§ **WHAT IS NEEDED**: All lines from the one holding "PRODUKT-SCHLAGWÖRTER" through the last line of the entries below must be transcribed exactly, and no others. Pictures do not go in.

Recorded data

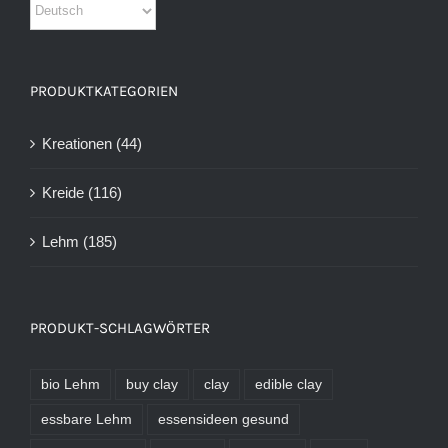
PRODUKTKATEGORIEN
Kreationen
(44)
Kreide
(116)
Lehm
(185)
PRODUKT-SCHLAGWÖRTER
bio Lehm
buy clay
clay
edible clay
essbare Lehm
essensideen gesund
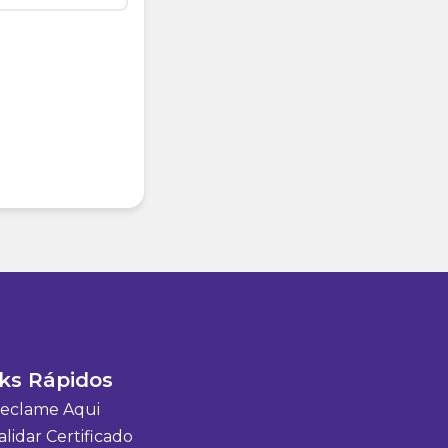
ks Rápidos
eclame Aqui
lidar Certificado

§ **REPLY**:
PRODUKT-SCHLAGWÖRTER
bio Lehm
buy clay
clay
edible clay
essbare Lehm
essensideen gesund
ks Rápidos
eclame Aqui
lidar Certificado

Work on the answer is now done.